Natural brains do this but current AIs do not.
Perceptron
inputs are combined with weights to create an output of 1 or 0
x0 is a input called bias and is set to 1
Perceptron Learning rule
Compute the value of function and then compare with the real value and modify the weights
new w is old one plus learning rate multiplied by the difference of the real value and network output and multiply by input
newW = oldW + alpha * (real-out) * input
Issue with one perceptron
One perceptron cannot solve the XOR problem
(Imagine you have . and | you cannot split them with one straight line)
. |
| .
Limitations of the perceptron (other than the XOR issue)
Multi layer perceptrons can solve more complex problems
but
there is no method to train the weights w of stacked perceptrons.
How can you train a network with multiple layers (perceptron)
Avoid the step function and use a function that has a computable derivative.

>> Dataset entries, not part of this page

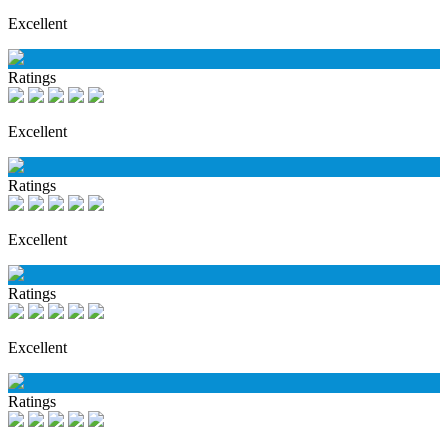
Excellent
Ratings
Excellent
Ratings
Excellent
Ratings
Excellent
Ratings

This is so that error can be propagated back through the layers
Sigmoid etc
Why use the sigmoid function?
You can compute the derivative and use this to backpropagate
SImple linear classifier example
f(x,W) = Wx+b
Matrix multiply W and x then add the matrix b
Image = 32* 32 * 3
W = 3072 * 10 (h,w matrix)
x = 3072 * 1 (h,w matrix)
f = 10 * 1 (h,w matrix)
b = 10 * 1 (bias values)
Loss function
Whether the system is doing well. or not.
For example
Li = sum(where j /= yi) max(0,sj-syi+1)
The +1 is a buffer. The true class needs to be at least one better
Limitation of hinge loss
The scores have no meaning, other than a comparison measure. So use probabilities instead
Softmax
S=f(xi,W)
Take the score for each class and divide it by the score for all classes
((e^S)K)/(sum(j) (e^S)j)
Softmax why e^x
All values are positive
sum of all the values is 1 so they are transformed into probabilities
Softmax log is computed as
Li = -log(P(Y= yi | X = xi))
Loss is zero when probability is 1
Cross ENtropy Loss
L = -1/N * (sum(i->1 to N)(sum(k->1 to k)(yik* log(Yik)))
Where N is the num of observations
yik is binary indicator of whether i belongs to class k
Yik is predicted probability that i belongs to k